Baca Juga: Rupiah melemah tertekan ekonomi Eropa yang memburuk dan aksi demonstrasi mahasiswa
Sementara, dari sisi pelaku usaha, harapan mereka terhadap UU dan RUU sangat sederhana. Salah satunya berkaitan dengan stabilitas sosial politik di Indonesia. Menurutnya, dengan sosial politik yang stabil, maka kegiatan bisnis akan bergerak dan tumbuh.
"Walaupun demonstrasi adalah ekspresi demokrasi yang dihargai, demo-demo di Indonesia punya track record yang buruk, dimana massa kerap menjadi anarkis, merusak atau menciptakan kondisi yang tidak aman untuk melakukan kegiatan usaha," tutur Shinta.
Selain kestabilitasan sosial politik, Shinta juga mengatakan pelaku usaha memperhatikan kepastian hukum dan kelancaran berusaha.

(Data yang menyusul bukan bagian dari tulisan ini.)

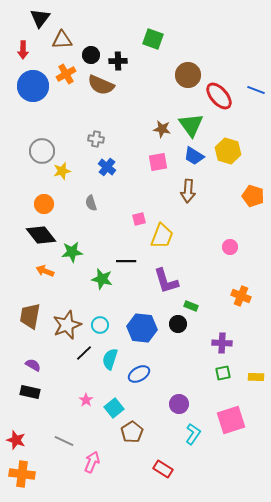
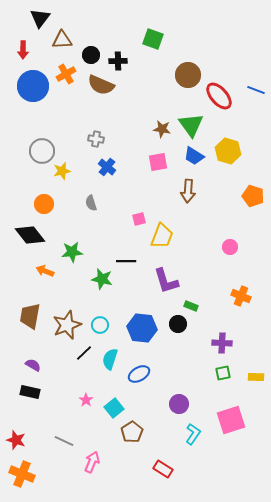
black diamond at (41, 235): moved 11 px left
orange cross at (22, 474): rotated 15 degrees clockwise
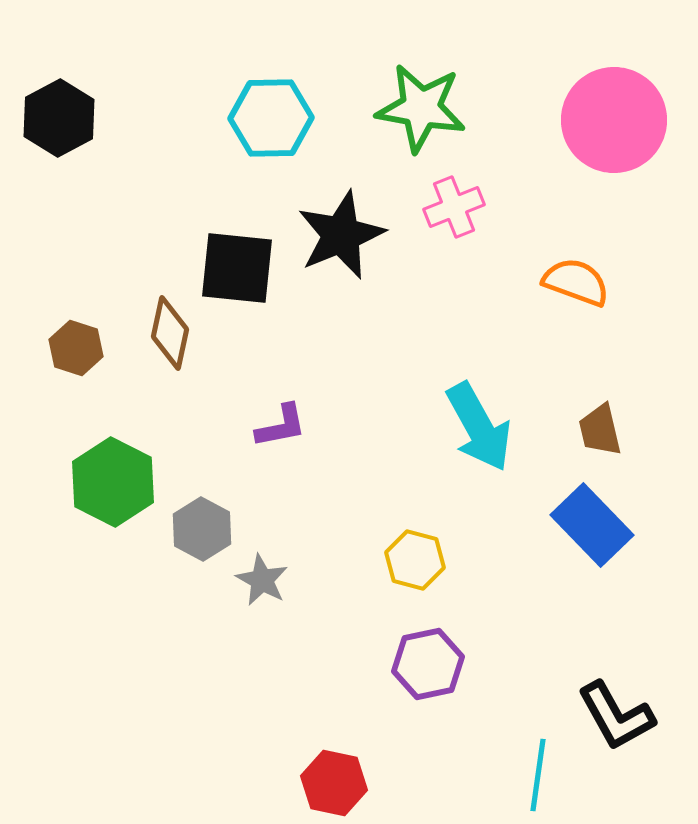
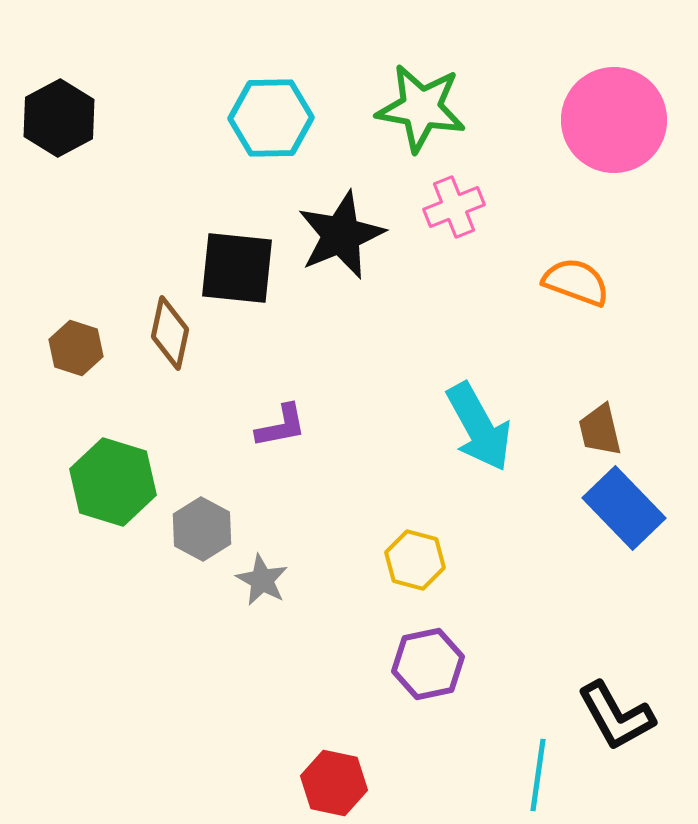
green hexagon: rotated 10 degrees counterclockwise
blue rectangle: moved 32 px right, 17 px up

Menurutnya, semua bisnis dijalankan berdasarkan kalkulasi terhadap risiko-risiko, termasuk beban-bedan dan rabu regulasi yang dibuat terhadap badan usaha dan pelakunya.
Karena itu, legal certainty dan penegakan kontrak (contract sanctity) di Indonesia selalu menjadi masalah bagi pelaku usaha dan investor. Sementara, kebijakan yang ditetapkan di atas kertas tidak dilaksanakan di lapangan, sementara manipulasi regulasi di Indonesia untuk membatalkan kontrak atau mengkriminalkan pelaku usaha atau kegiatan usaha mudah dilakukan.
Baca Juga: IHSG dan rupiah melemah, efek maraknya aksi mahasiswa?
"Secara logika, karena kedua faktor tersebut, risiko berusaha di Indonesia menjadi tidak bisa diprediksi dan dalam worst case scenario, perusahaan dan pelaku usaha bisa dikriminalisasi. Efek kriminalisasi ini akan sangat buruk terhadap bisnis. Bahkan bisnis bisa mati seketika karena kriminalisasi terhadap kegiatan atau management-nya," ujarnya.
Lebih lanjut, Shinta mengatakan pelaku usaha mendukung upaya penegakan hukum dan penciptaan business practices/corporate governance yang baik seperti anti-korupsi, anti-fraud dan kompetisi usaha yang sehat. Akan tetapi, bisnis juga perlu kepastian hukum atas keberlangsungan kegiatan usaha.
"Semua aturan yang bisa mengkriminalkan perusahaan dan pelaku usaha harus sewajarnya sesuai dengan best practices kegiatan usaha yang ada secara universal di dunia. Harus disetarakan agar level daya saing kita menjadi bagus dan menarik bagi investor global," kata Shinta.